ASSIGNED TASK: Please repeat the data exactly. Any picture in it stays out.

THE DATA:
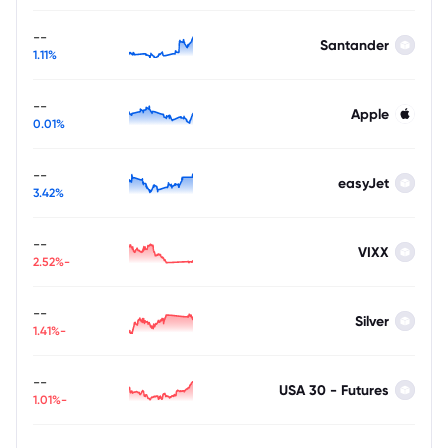
--
Santander
1.11%
--
Apple
0.01%
--
easyJet
3.42%
--
VIXX
-2.52%
--
Silver
-1.41%
--
USA 30 - Futures
-1.01%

OUTPUT OF THE TASK:
--
Santander
1.11%
--
Apple
0.01%
--
easyJet
3.42%
--
VIXX
-2.52%
--
Silver
-1.41%
--
USA 30 - Futures
-1.01%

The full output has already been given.